A group of veteran players made sure it would not happen again.

Senior Jasmine McGhee scored a game-high 26 points, including the game-winning jumper as time expired to upset Purdue 62-61 Thursday night in Assembly Hall.

“It feels great,” senior Aulani Sinclair said. “To be able to get that win with my team and us couple seniors and juniors —  We’ve been through everything together, the highs and the lows.

“Just to do that with them and to be able to check it off my checklist, of being here, it’s just a great feeling.”

What made McGhee’s heroics possible, though, was the dirty work done in the paint by an experienced group of post players.

The team’s longest-tenured player, fifth-year center Sasha Chaplin, scored 10 points and grabbed four rebounds off the bench.

Junior forward Milika Taufa scored just two points but grabbed a team-high 10 rebounds.
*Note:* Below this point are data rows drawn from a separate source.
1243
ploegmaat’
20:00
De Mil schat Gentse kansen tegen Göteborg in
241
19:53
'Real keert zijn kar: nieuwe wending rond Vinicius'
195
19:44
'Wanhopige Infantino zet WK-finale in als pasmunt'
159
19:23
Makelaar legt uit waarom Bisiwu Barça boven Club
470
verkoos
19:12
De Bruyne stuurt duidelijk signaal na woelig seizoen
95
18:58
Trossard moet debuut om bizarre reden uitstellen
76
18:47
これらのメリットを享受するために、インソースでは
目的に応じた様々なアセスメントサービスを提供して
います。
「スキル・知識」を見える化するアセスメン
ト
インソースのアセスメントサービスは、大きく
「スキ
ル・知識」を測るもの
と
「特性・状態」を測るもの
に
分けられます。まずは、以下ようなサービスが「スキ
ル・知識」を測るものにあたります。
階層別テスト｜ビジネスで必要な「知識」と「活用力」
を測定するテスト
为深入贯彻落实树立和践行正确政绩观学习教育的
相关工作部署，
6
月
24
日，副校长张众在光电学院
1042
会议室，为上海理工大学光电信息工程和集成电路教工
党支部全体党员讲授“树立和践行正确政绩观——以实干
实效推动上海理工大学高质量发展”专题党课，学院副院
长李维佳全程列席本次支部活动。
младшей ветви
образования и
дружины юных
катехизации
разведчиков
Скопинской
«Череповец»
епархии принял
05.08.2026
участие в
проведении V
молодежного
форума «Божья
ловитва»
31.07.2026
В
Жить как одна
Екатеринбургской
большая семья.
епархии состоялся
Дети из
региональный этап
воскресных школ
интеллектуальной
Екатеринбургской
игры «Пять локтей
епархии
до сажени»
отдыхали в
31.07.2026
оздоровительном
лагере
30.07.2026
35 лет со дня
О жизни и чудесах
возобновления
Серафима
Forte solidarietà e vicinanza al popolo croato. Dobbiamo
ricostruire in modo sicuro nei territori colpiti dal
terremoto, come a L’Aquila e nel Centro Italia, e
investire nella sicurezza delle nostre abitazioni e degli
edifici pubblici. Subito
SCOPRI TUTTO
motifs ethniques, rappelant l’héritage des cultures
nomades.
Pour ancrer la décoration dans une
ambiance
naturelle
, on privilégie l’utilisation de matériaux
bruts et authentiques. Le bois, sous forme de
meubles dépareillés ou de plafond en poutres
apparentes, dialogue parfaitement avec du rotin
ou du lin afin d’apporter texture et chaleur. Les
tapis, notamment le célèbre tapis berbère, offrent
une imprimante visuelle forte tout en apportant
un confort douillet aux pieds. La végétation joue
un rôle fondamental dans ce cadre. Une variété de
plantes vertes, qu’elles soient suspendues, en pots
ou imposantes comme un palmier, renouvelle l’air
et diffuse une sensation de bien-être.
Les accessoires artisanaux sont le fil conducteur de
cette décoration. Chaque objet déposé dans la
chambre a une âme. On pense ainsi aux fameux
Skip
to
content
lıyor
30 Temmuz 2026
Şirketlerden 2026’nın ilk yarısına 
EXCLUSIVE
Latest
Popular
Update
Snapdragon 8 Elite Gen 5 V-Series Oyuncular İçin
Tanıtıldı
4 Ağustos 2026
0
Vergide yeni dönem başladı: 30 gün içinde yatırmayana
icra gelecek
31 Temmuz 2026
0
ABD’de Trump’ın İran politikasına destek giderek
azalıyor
Forward Linda Rubene, a senior, had six points and seven rebounds.

IU outrebounded Purdue 35-33, erasing memories of the first meeting, when Purdue won the battle on the boards 45-30 and 22-8 on the offensive glass.

“What really helped was watching that first game with them and seeing how well we played defensively to first shot misses, but we got dominated on the boards,” IU Coach Curt Miller said. “We couldn’t complete the defensive possession with a defensive rebound up there. We got a lot of first shot misses.

“Our confidence was high that if we could get them out of transition and get them in the half court, that we had a chance to get them to miss some shots. It was a matter of could we be tough enough and rebound against them all night.”

Miller said after the loss to Purdue his team was badly outhustled and played sloppily. Twenty IU turnovers led to a 23 points off turnovers for the Boilers. Purdue had 14-2 advantage in second chance points.

Thursday, IU took better care of the ball and matched the Boilermaker’s intensity.
The Hoosiers committed just 13 turnovers and forced  12 Purdue miscues. The Boilers had a narrow advantage in points off turnovers, 14-12, and tied IU in second-chance points, 14-14. 

“All week, Coach Miller and the coaching staff preached rebounding, outrebounding, outrebounding,” Chaplin said. “In our first game, that’s the reason that they pulled away and beat us was because of rebounding and turnovers.

“Tonight, we controlled what we could do, that’s crash the boards and rebound.”

Sinclair is the team’s leader and its leading scorer. But McGhee is a large piece of the puzzle as well. Miller has previously talked about McGhee being the “Robin” to Aulani Sinclair’s “Batman.”

This time, their roles flipped. Sinclair responded with an efficient game.

Sinclair scored 16 points on 6-of-11 shooting, including 3-of-5 from beyond the arc. She seemed to come up with a big shot every time Purdue threatened to take control.
Then, the ball would be in someone other than Sinclair’s hands with the game on the line. It would have to go to the hot hand.

Robin became Batman, and Batman had to be the sidekick.

“We knew we hadn’t won against them in a long time and tonight, you could see it in our eyes and just the way we were playing them, we knew were not going to lose this in the final couple of minutes,” she said. “We all dug in deep like we needed to do this entire season.”